And Wretches hang that jurymen may dine.

The Rape Of the Lock, Alexander Pope

 

The Judging compartment was slowly filling up with spectators. Matty found himself a seat and waited for the proceedings to begin.

A few minutes after he was seated, there was a commotion down the row and a thin red-faced worker wearing the gaudy red-and-yellow waist cloth of Shops worked his way up and sat next to him. The man glanced curiously around, then thrust a plastic sack under Matty’s nose.

“Wanna sandwich? Better than the stuff the hawkers sell; wife made them up special.”

Matty hesitated, then shook his head. “No thanks.” He paused. “You watch these things very often on your lunch period?”

The man nodded between mouthfuls of bread and yeasty- meat. “Sure, all the time. Lots of us do.
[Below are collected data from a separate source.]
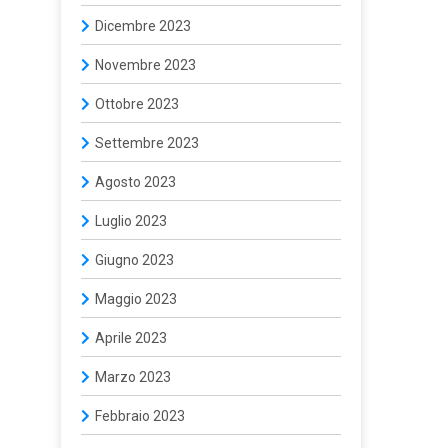
Dicembre 2023
Novembre 2023
Ottobre 2023
Settembre 2023
Agosto 2023
Luglio 2023
Giugno 2023
Maggio 2023
Aprile 2023
Marzo 2023
Febbraio 2023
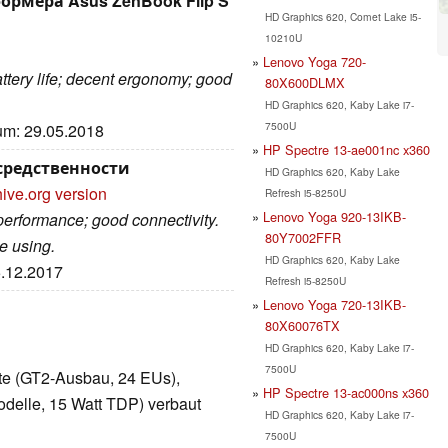
рмера Asus ZenBook Flip S
HD Graphics 620, Comet Lake i5-
10210U
Lenovo Yoga 720-
battery life; decent ergonomy; good
80X600DLMX
HD Graphics 620, Kaby Lake i7-
7500U
tum: 29.05.2018
HP Spectre 13-ae001nc x360
осредственности
HD Graphics 620, Kaby Lake
ive.org version
Refresh i5-8250U
Lenovo Yoga 920-13IKB-
 performance; good connectivity.
80Y7002FFR
e using.
HD Graphics 620, Kaby Lake
5.12.2017
Refresh i5-8250U
Lenovo Yoga 720-13IKB-
80X60076TX
HD Graphics 620, Kaby Lake i7-
7500U
arte (GT2-Ausbau, 24 EUs),
HP Spectre 13-ac000ns x360
delle, 15 Watt TDP) verbaut
HD Graphics 620, Kaby Lake i7-
7500U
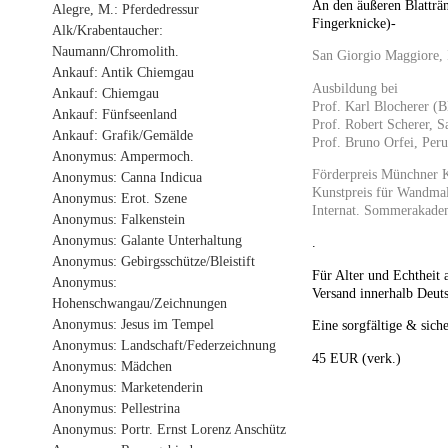
An den äußeren Blatträ
Alegre, M.: Pferdedressur
Fingerknicke)-
Alk/Krabentaucher:
Naumann/Chromolith.
San Giorgio Maggiore, 
Ankauf: Antik Chiemgau
Ausbildung bei
Ankauf: Chiemgau
Prof. Karl Blocherer (
Ankauf: Fünfseenland
Prof. Robert Scherer, 
Ankauf: Grafik/Gemälde
Prof. Bruno Orfei, Peru
Anonymus: Ampermoch.
Förderpreis Münchner 
Anonymus: Canna Indicua
Kunstpreis für Wandmal
Anonymus: Erot. Szene
Internat. Sommerakade
Anonymus: Falkenstein
Anonymus: Galante Unterhaltung
.
Anonymus: Gebirgsschütze/Bleistift
Für Alter und Echtheit 
Anonymus:
Versand innerhalb Deuts
Hohenschwangau/Zeichnungen
Anonymus: Jesus im Tempel
Eine sorgfältige & siche
Anonymus: Landschaft/Federzeichnung
45 EUR (verk.)
Anonymus: Mädchen
Anonymus: Marketenderin
Anonymus: Pellestrina
Anonymus: Portr. Ernst Lorenz Anschütz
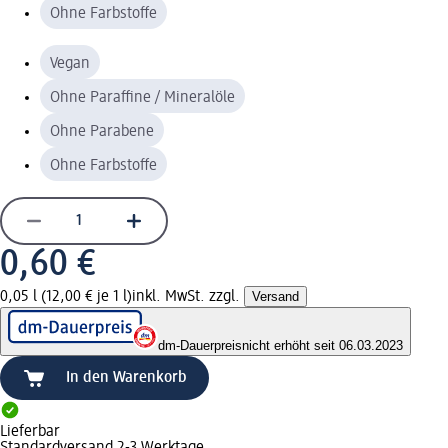
Ohne Farbstoffe
Vegan
Ohne Paraffine / Mineralöle
Ohne Parabene
Ohne Farbstoffe
0,60 €
0,05 l (12,00 € je 1 l)
inkl. MwSt. zzgl.
Versand
dm-Dauerpreis
nicht erhöht seit 06.03.2023
In den Warenkorb
Lieferbar
Standardversand 2-3 Werktage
It’s a lotta fun.” He looked at Matty curiously. “This the first time you ever been to a Judging?”

Matty said yes and the man from Shops leaned closer, anxious to be helpful and explain the operations of the court to a novice.

“Not much to it, actually. The Accusing Attorney Comes in and states the case, then the witnesses. Then the Defense Attorney comes in and states his side, then his witnesses. The panel “—he pointed to ten colonists laughing and joking at the front of the compartment—” sets the punishment. Had the same panel for the last week now—most popular panel they ever had. Death sentence every time.”

“Who presides over the court?” Matty asked curiously.

His companion found another sandwich and let the greasy crust fall to the deck. “An Executive. Junius Shroeder this time. Good man, never overruled a panel yet.”

The compartment was filled now, the trial was ready to begin. Shroeder, white-haired and grossly fat, waddled in and took his place behind the Judging bench.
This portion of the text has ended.